Contributor to books, including American Cinema of the 1930s and Storytelling in Animation. Work has been published in scholarly journals, including Journal of Film and Video, Velvet Light Trap, Quarterly Review of Film and Video, and Film History. Member of editorial board, Cinema Journal.
SIDELIGHTS:
Susan Ohmer's first book, George Gallup in Hollywood, is a revised version of her doctoral dissertation and charts the influence of trusted political pollster George Gallup, who rose to prominence after predicting Franklin Roosevelt's win over Alf Landon in the 1936 presidential election. In 1940 Gallup signed a contract with RKO Radio Pictures to provide the studio with detailed information regarding their films and movie stars gathered from carefully constructed opinion polls and trained interviewers. Armed with such information from his Audience Research Institute, Gallup allowed studios to produce movies targeted at certain demographics in an effort to maximize profit. His reputation was secured when he provided prophetically accurate services to David O. Selznick, producer of Gone with the Wind. Gallup's findings were considered more accurate than previous, unscientific methods employed by the big studios and were bolstered by his intimate knowledge of psychology theory and his experience as the director of research for a major advertising firm. Many of his methods, such as testing films with audiences in New York and Hollywood before opening nationwide, were still in practice more than sixty years later, though at the time they were criticized for failing to properly acknowledge the creative process.
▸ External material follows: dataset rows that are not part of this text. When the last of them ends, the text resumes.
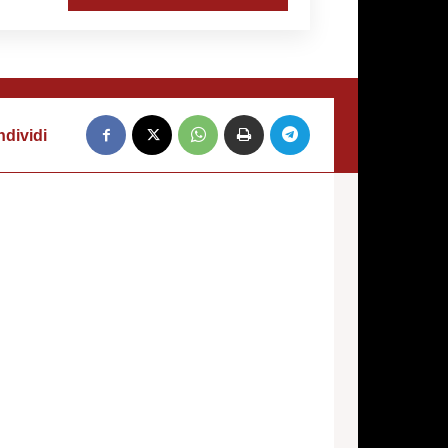
dividi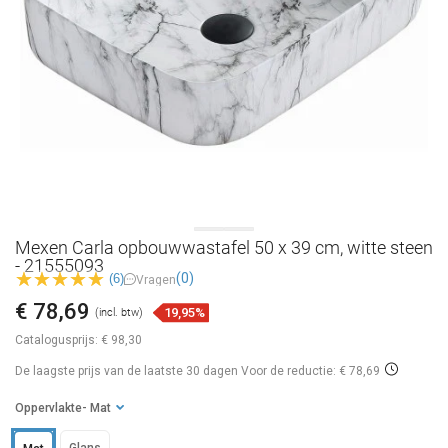
Mexen Carla opbouwwastafel 50 x 39 cm, witte steen
- 21555093
(0)
(6)
Vragen
€ 78,69
19,95%
(incl. btw)
Catalogusprijs:
€ 98,30
De laagste prijs van de laatste 30 dagen
Voor de reductie: € 78,69
Oppervlakte
- Mat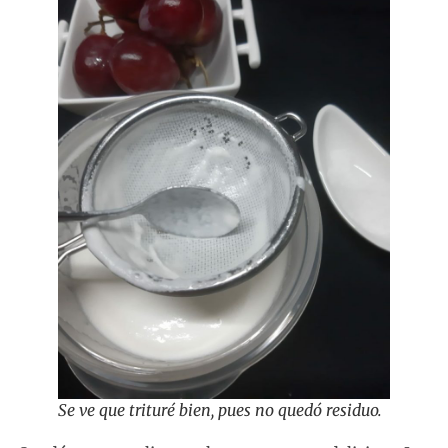
Se ve que trituré bien, pues no quedó residuo.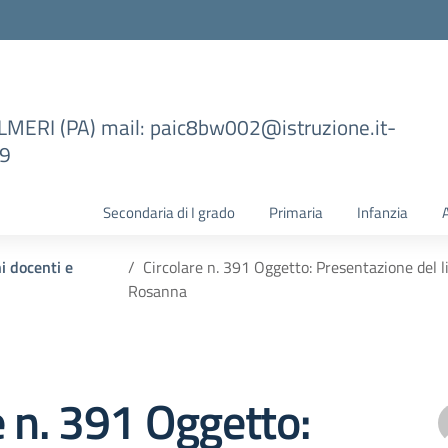
ILMERI (PA) mail: paic8bw002@istruzione.it-
99
Secondaria di I grado
Primaria
Infanzia
ni docenti e
Circolare n. 391 Oggetto: Presentazione del l
Rosanna
e n. 391 Oggetto: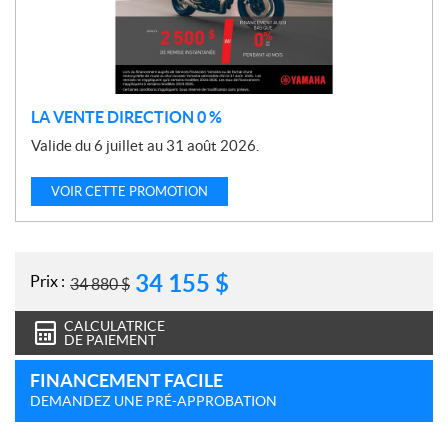
i
o
n
LA VENTE DIRECTION 0 %
Valide du 6 juillet au 31 août 2026.
VOIR CETTE PROMOTION
34 155
$
Prix :
34 880
$
CALCULATRICE
DE PAIEMENT
FINANCEMENT FACILE
DEMANDEZ UNE PRÉ-APPROBATION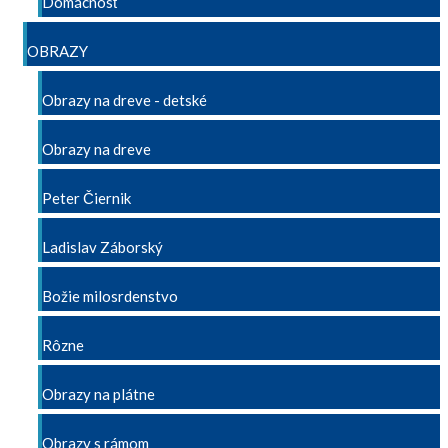
Domácnosť
OBRAZY
Obrazy na dreve - detské
Obrazy na dreve
Peter Čiernik
Ladislav Záborský
Božie milosrdenstvo
Rôzne
Obrazy na plátne
Obrazy s rámom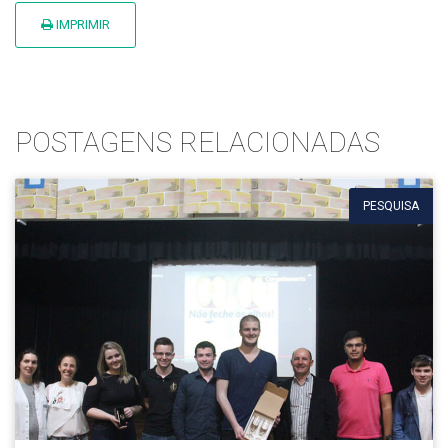
IMPRIMIR
POSTAGENS RELACIONADAS
PESQUISA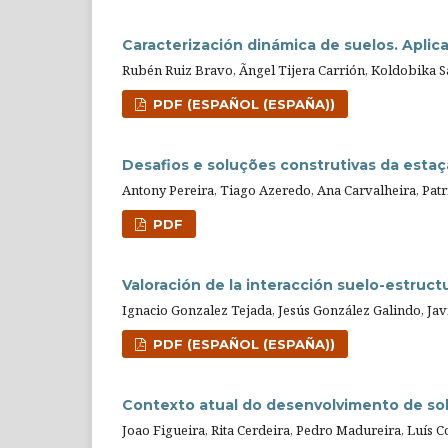
Caracterización dinámica de suelos. Aplica
Rubén Ruiz Bravo, Ãngel Tijera Carrión, Koldobika S
PDF (ESPAÑOL (ESPAÑA))
Desafios e soluções construtivas da esta
Antony Pereira, Tiago Azeredo, Ana Carvalheira, Patr
PDF
Valoración de la interacción suelo-estruc
Ignacio Gonzalez Tejada, Jesús González Galindo, Ja
PDF (ESPAÑOL (ESPAÑA))
Contexto atual do desenvolvimento de sol
Joao Figueira, Rita Cerdeira, Pedro Madureira, Luís 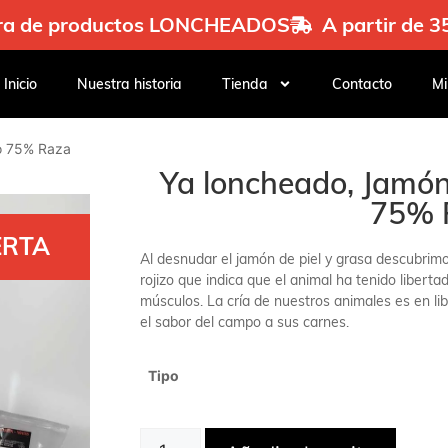
mpra de productos LONCHEADOS
A partir de 
Inicio
Nuestra historia
Tienda
Contacto
Mi
o 75% Raza
Ya loncheado, Jamón
75% R
ERTA
Al desnudar el jamón de piel y grasa descubrimos
rojizo que indica que el animal ha tenido liberta
músculos. La cría de nuestros animales es en lib
el sabor del campo a sus carnes.
Tipo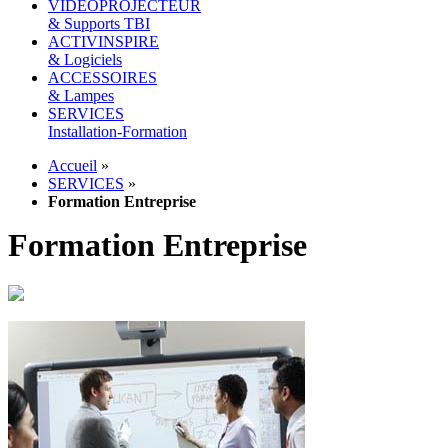
VIDEOPROJECTEUR
& Supports TBI
ACTIVINSPIRE
& Logiciels
ACCESSOIRES
& Lampes
SERVICES
Installation-Formation
Accueil
»
SERVICES
»
Formation Entreprise
Formation Entreprise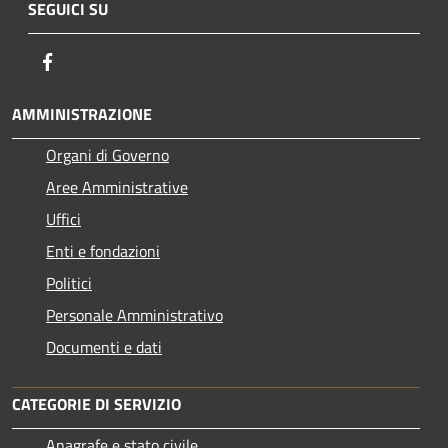
SEGUICI SU
Facebook
AMMINISTRAZIONE
Organi di Governo
Aree Amministrative
Uffici
Enti e fondazioni
Politici
Personale Amministrativo
Documenti e dati
CATEGORIE DI SERVIZIO
Anagrafe e stato civile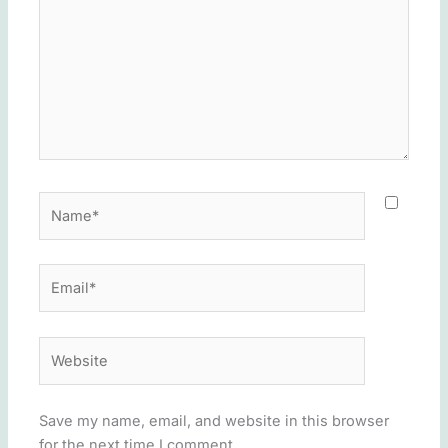
Name*
Email*
Website
Save my name, email, and website in this browser
for the next time I comment.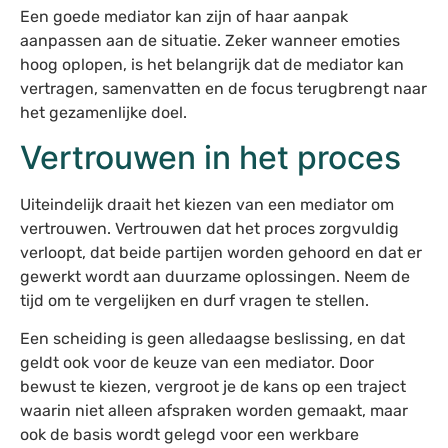
Een goede mediator kan zijn of haar aanpak
aanpassen aan de situatie. Zeker wanneer emoties
hoog oplopen, is het belangrijk dat de mediator kan
vertragen, samenvatten en de focus terugbrengt naar
het gezamenlijke doel.
Vertrouwen in het proces
Uiteindelijk draait het kiezen van een mediator om
vertrouwen. Vertrouwen dat het proces zorgvuldig
verloopt, dat beide partijen worden gehoord en dat er
gewerkt wordt aan duurzame oplossingen. Neem de
tijd om te vergelijken en durf vragen te stellen.
Een scheiding is geen alledaagse beslissing, en dat
geldt ook voor de keuze van een mediator. Door
bewust te kiezen, vergroot je de kans op een traject
waarin niet alleen afspraken worden gemaakt, maar
ook de basis wordt gelegd voor een werkbare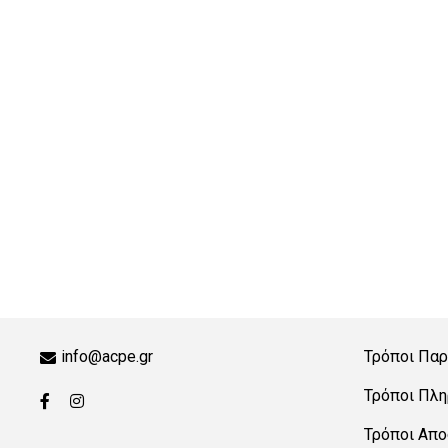
ower
κό
λής
info@acpe.gr
Τρόποι Παρ
Τρόποι Πλ
Τρόποι Απ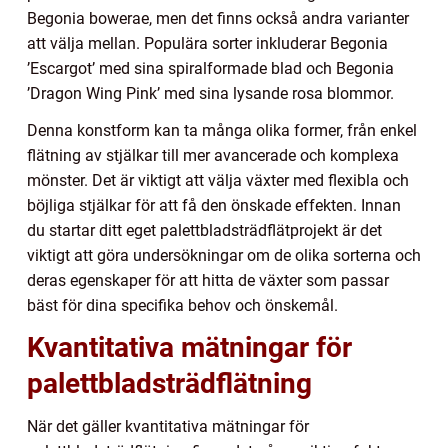
Begonia bowerae, men det finns också andra varianter
att välja mellan. Populära sorter inkluderar Begonia
’Escargot’ med sina spiralformade blad och Begonia
’Dragon Wing Pink’ med sina lysande rosa blommor.
Denna konstform kan ta många olika former, från enkel
flätning av stjälkar till mer avancerade och komplexa
mönster. Det är viktigt att välja växter med flexibla och
böjliga stjälkar för att få den önskade effekten. Innan
du startar ditt eget palettbladsträdflätprojekt är det
viktigt att göra undersökningar om de olika sorterna och
deras egenskaper för att hitta de växter som passar
bäst för dina specifika behov och önskemål.
Kvantitativa mätningar för
palettbladsträdflätning
När det gäller kvantitativa mätningar för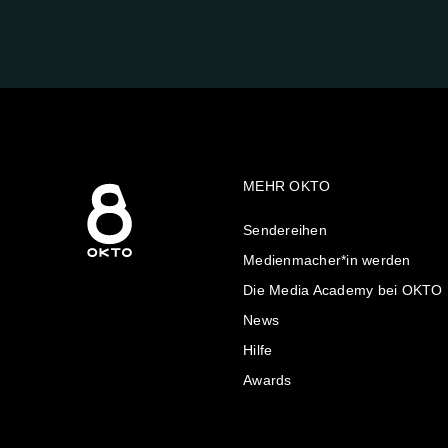
UNS
AUF:
MEHR OKTO
Sendereihen
Medienmacher*in werden
Die Media Academy bei OKTO
News
Hilfe
Awards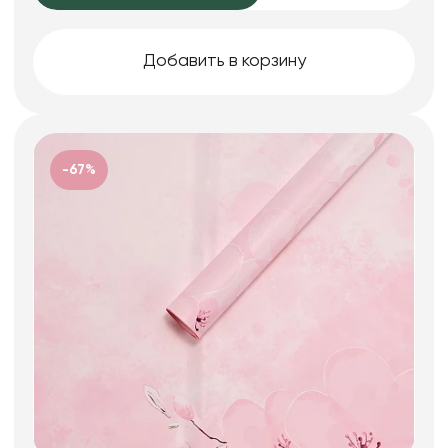
Добавить в корзину
-67%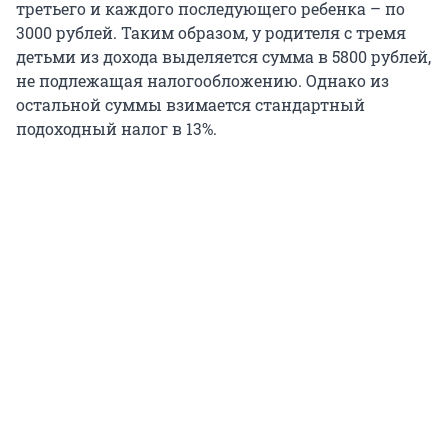
третьего и каждого последующего ребенка – по
3000 рублей. Таким образом, у родителя с тремя
детьми из дохода выделяется сумма в 5800 рублей,
не подлежащая налогообложению. Однако из
остальной суммы взимается стандартный
подоходный налог в 13%.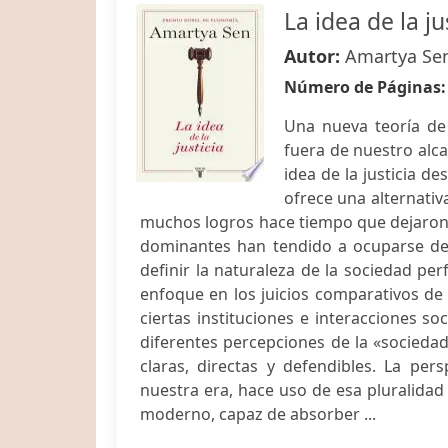
La idea de la ju
Autor:
Amartya Se
Número de Páginas
Una nueva teoría de l
fuera de nuestro alcan
idea de la justicia 
ofrece una alternativa
muchos logros hace tiempo que dejaron at
dominantes han tendido a ocuparse de i
definir la naturaleza de la sociedad perf
enfoque en los juicios comparativos de
ciertas instituciones e interacciones so
diferentes percepciones de la «sociedad
claras, directas y defendibles. La pe
nuestra era, hace uso de esa pluralidad 
moderno, capaz de absorber ...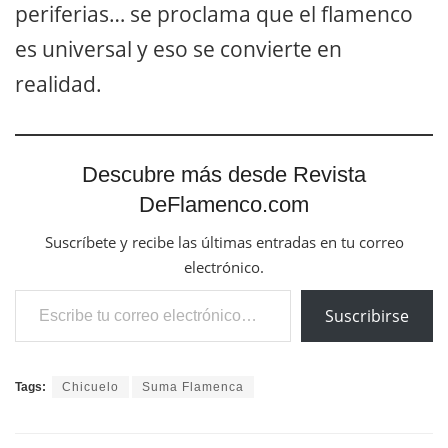
periferias… se proclama que el flamenco
es universal y eso se convierte en
realidad.
Descubre más desde Revista
DeFlamenco.com
Suscríbete y recibe las últimas entradas en tu correo
electrónico.
Escribe tu correo electrónico…
Suscribirse
Tags:
Chicuelo
Suma Flamenca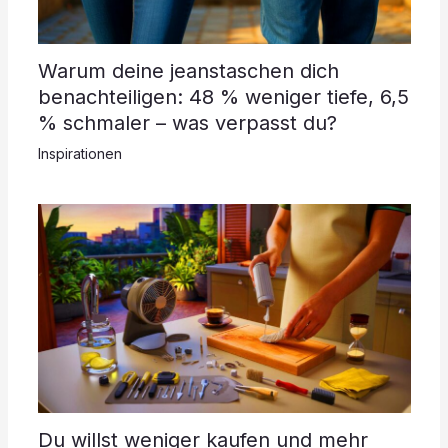
Warum deine jeanstaschen dich
benachteiligen: 48 % weniger tiefe, 6,5
% schmaler – was verpasst du?
Inspirationen
Du willst weniger kaufen und mehr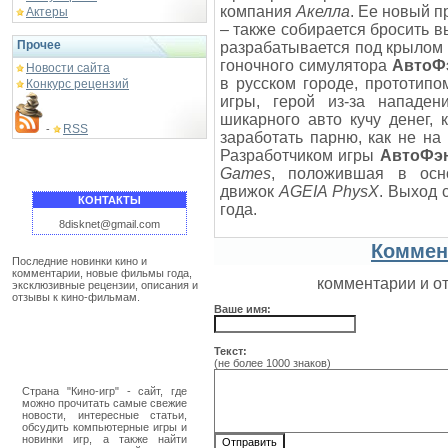
компания
Акелла
. Ее новый п
Актеры
– также собирается бросить 
Прочее
разрабатывается под крылом
гоночного симулятора
АвтоФ
Новости сайта
в русском городе, прототипо
Конкурс рецензий
игры, герой из-за нападен
шикарного авто кучу денег, 
RSS
-
заработать парню, как не на
Разработчиком игры
АвтоФэн
Games
, положившая в осн
движок
AGEIA PhysX
. Выход 
КОНТАКТЫ
года.
8disknet@gmail.com
Коммен
Последние новинки кино и
комментарии, новые фильмы года,
комментарии и о
эксклюзивные рецензии, описания и
отзывы к кино-фильмам.
Ваше имя:
Текст:
(не более 1000 знаков)
Страна "Кино-игр" - сайт, где
можно прочитать самые свежие
новости, интересные статьи,
обсудить компьютерные игры и
новинки игр, а также найти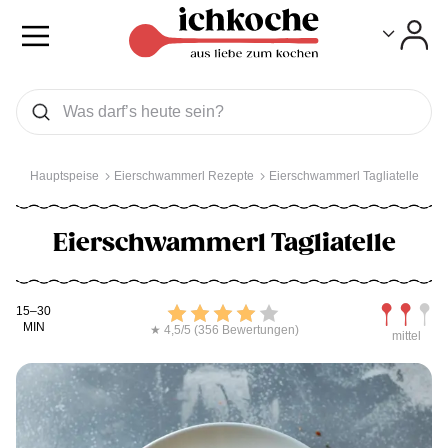
Toggle
Toggle
Was wollen Sie suchen
Suchen
Hauptspeise
Eierschwammerl Rezepte
Eierschwammerl Tagliatelle
Eierschwammerl Tagliatelle
Kochdauer
Bewerten
Schwierig
15–30
MIN
★ 4,5/5 (356 Bewertungen)
mittel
Roy Liebman, writing in Library Journal, praised the book as "a well-detailed account" of an "obscure chapter in cinema history."
BIOGRAPHICAL AND CRITICAL SOURCES:
PERIODICALS
Chronicle of Higher Education, January 19, 2007, Nina C. Ayoub, review of George Gallup in Hollywood.
Film and History, Volume 37, number 1, 2007, Ron Briley, review of George Gallup in Hollywood, p. 94.
Film Comment, January-February, 2007, review of George Gallup in Hollywood, p. 79.
Library Journal, September 1, 2006, Roy Liebman, review of George Gallup in Hollywood, p. 149.
Public Opinion Quarterly, Volume 71, number 2, 2007, Frank Louis Rusciano, review of George Gallup in Hollywood, pp. 314-318.